═════ EXTRACTED MATERIAL

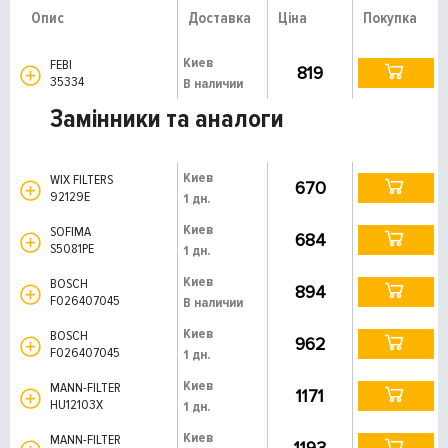
Опис
Доставка
Ціна
Покупка
Киев
FEBI
819
35334
В наличии
Замінники та аналоги
Киев
WIX FILTERS
670
92129E
1 дн.
Киев
SOFIMA
684
S5081PE
1 дн.
Киев
BOSCH
894
F026407045
В наличии
Киев
BOSCH
962
F026407045
1 дн.
Киев
MANN-FILTER
1171
HU12103X
1 дн.
Киев
MANN-FILTER
1193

══════════

### INSTRUCTIONS FOR THE TASK
From the first line to the last, copy the records above exactly and drop any pictures.

### PROBLEM SOLUTION
Опис
Доставка
Ціна
Покупка
Киев
FEBI
819
35334
В наличии
Замінники та аналоги
Киев
WIX FILTERS
670
92129E
1 дн.
Киев
SOFIMA
684
S5081PE
1 дн.
Киев
BOSCH
894
F026407045
В наличии
Киев
BOSCH
962
F026407045
1 дн.
Киев
MANN-FILTER
1171
HU12103X
1 дн.
Киев
MANN-FILTER
1193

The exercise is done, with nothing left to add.